The data
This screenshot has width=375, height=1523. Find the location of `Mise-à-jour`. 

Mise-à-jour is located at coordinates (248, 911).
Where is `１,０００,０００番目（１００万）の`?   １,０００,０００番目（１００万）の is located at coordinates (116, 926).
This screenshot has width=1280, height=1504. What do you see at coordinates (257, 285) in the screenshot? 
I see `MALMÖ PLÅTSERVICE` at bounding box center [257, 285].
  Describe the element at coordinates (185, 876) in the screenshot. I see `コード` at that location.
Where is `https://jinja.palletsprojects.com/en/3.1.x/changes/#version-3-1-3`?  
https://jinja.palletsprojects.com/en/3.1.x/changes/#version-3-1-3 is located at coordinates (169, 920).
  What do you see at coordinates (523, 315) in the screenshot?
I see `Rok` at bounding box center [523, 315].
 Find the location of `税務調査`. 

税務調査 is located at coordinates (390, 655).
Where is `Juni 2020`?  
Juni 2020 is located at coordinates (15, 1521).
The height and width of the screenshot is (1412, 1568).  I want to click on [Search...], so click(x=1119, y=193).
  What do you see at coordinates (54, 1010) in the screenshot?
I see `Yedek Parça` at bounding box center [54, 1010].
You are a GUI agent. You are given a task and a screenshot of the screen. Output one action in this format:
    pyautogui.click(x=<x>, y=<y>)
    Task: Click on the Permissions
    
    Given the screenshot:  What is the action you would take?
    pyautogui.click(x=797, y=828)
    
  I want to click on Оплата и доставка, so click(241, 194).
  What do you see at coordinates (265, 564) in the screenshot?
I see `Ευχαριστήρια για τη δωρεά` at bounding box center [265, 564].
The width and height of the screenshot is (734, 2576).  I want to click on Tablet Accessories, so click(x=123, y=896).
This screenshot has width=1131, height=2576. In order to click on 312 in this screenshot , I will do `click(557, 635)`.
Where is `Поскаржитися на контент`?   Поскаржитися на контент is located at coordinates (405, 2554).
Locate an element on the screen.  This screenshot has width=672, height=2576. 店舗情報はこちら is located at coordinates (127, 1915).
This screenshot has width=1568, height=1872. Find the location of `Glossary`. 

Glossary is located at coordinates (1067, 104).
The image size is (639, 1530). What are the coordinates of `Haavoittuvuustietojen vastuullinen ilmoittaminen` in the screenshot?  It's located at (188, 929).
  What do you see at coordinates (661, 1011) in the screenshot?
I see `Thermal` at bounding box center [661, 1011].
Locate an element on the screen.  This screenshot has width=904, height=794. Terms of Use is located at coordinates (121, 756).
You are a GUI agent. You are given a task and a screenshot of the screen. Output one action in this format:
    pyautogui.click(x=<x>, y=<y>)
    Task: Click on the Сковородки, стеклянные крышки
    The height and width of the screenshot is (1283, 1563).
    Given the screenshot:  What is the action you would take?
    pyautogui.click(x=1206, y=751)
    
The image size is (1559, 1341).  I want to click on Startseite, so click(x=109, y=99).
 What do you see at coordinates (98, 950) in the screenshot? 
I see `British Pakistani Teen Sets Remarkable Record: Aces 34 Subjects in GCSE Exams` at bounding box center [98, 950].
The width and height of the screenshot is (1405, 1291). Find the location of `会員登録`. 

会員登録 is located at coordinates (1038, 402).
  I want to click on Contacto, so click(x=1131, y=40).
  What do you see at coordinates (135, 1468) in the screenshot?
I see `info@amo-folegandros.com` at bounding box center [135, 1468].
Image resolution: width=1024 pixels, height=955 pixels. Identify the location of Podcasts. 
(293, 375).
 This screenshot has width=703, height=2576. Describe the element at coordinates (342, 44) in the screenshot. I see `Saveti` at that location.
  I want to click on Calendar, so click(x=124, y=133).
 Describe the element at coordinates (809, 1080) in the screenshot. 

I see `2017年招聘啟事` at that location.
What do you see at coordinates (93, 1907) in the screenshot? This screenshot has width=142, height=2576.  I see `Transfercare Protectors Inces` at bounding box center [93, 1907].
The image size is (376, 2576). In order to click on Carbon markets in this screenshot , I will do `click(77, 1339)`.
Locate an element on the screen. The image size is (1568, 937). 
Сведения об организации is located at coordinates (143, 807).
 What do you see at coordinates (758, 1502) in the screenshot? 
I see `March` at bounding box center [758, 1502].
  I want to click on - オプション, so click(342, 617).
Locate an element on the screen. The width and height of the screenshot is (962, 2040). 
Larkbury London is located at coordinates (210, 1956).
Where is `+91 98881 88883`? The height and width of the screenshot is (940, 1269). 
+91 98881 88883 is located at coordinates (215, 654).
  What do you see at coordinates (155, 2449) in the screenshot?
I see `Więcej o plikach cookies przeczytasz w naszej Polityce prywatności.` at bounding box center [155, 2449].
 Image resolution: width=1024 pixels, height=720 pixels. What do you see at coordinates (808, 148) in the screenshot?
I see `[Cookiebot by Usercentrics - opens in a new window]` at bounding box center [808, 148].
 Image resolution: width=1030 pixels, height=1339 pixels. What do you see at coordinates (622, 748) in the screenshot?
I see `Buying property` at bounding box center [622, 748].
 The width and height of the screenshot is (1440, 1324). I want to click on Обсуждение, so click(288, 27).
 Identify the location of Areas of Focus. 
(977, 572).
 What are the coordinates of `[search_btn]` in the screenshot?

Your instructions
Pull every line that holds the string "order" out of the records.

Exercise output
This screenshot has width=1131, height=2576. In order to click on 312 in this screenshot , I will do `click(557, 635)`.
The image size is (376, 2576). In order to click on Carbon markets in this screenshot , I will do `click(77, 1339)`.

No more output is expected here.